[Collected data]

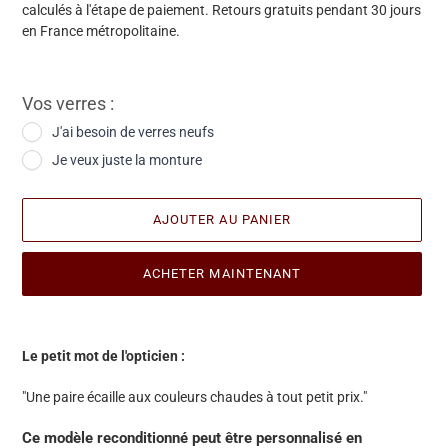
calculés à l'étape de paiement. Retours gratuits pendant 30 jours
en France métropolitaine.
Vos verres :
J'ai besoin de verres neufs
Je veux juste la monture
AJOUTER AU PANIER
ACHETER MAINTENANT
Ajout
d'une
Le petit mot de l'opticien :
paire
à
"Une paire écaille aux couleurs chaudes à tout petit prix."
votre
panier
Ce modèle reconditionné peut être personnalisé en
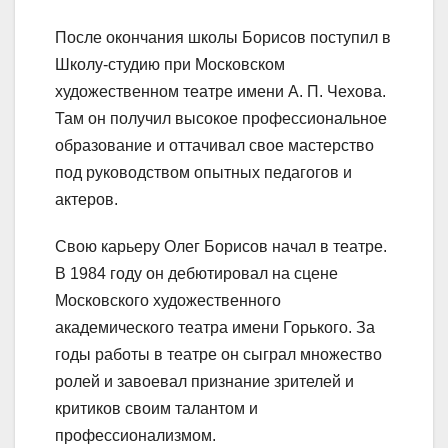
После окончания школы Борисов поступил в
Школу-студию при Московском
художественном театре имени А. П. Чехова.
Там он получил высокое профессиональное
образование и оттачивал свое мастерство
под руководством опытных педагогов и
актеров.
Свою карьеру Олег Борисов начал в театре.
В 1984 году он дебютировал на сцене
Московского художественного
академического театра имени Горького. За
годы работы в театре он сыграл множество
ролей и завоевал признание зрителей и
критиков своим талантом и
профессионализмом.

--

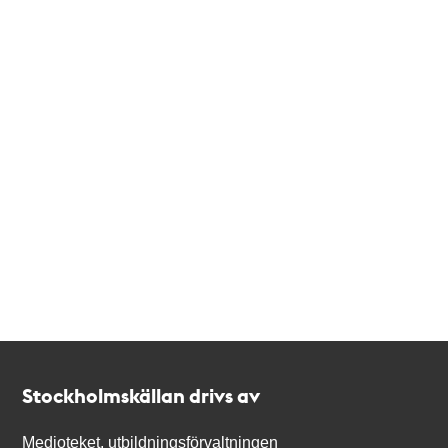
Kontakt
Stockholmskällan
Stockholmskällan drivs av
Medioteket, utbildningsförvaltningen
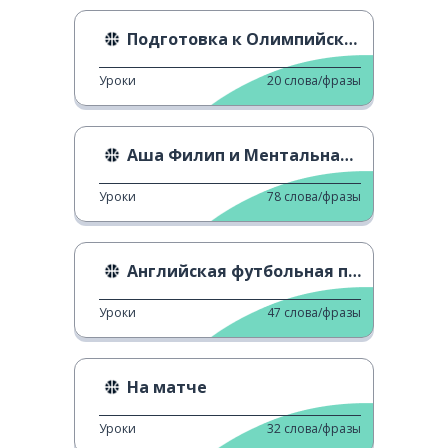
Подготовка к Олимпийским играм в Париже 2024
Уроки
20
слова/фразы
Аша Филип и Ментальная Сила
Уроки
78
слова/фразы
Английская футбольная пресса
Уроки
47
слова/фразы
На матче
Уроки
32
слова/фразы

→ TO DO: Locate the word "имени" in the records above, and return each line that has it.

→ RESPONSE BOX:
художественном театре имени А. П. Чехова.
академического театра имени Горького. За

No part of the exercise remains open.